Work instruction: Please repeat every record exactly, leaving out any pictures.
(Records provided)
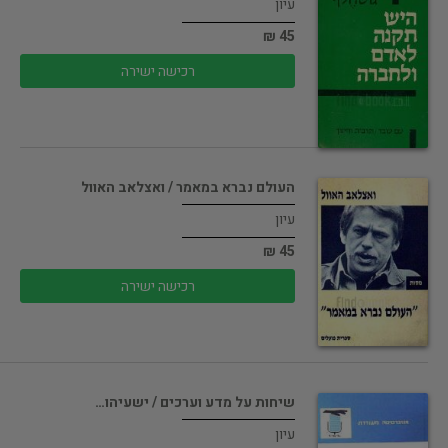
עיון
45 ₪
רכישה ישירה
העולם נברא במאמר / ואצלאב האוול
עיון
45 ₪
רכישה ישירה
שיחות על מדע וערכים / ישעיהו…
עיון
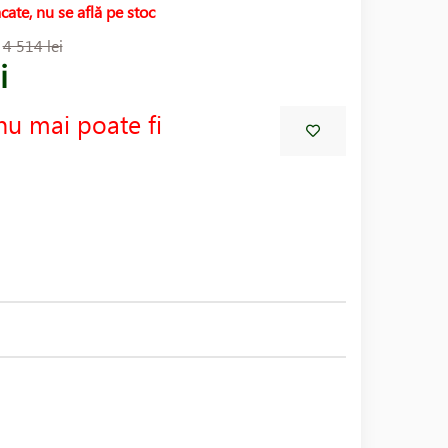
cate, nu se află pe stoc
:
4 514 lei
i
nu mai poate fi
(End Records provided)
Solved problem:
עיון
45 ₪
רכישה ישירה
העולם נברא במאמר / ואצלאב האוול
עיון
45 ₪
רכישה ישירה
שיחות על מדע וערכים / ישעיהו…
עיון
cate, nu se află pe stoc
:
4 514 lei
i
nu mai poate fi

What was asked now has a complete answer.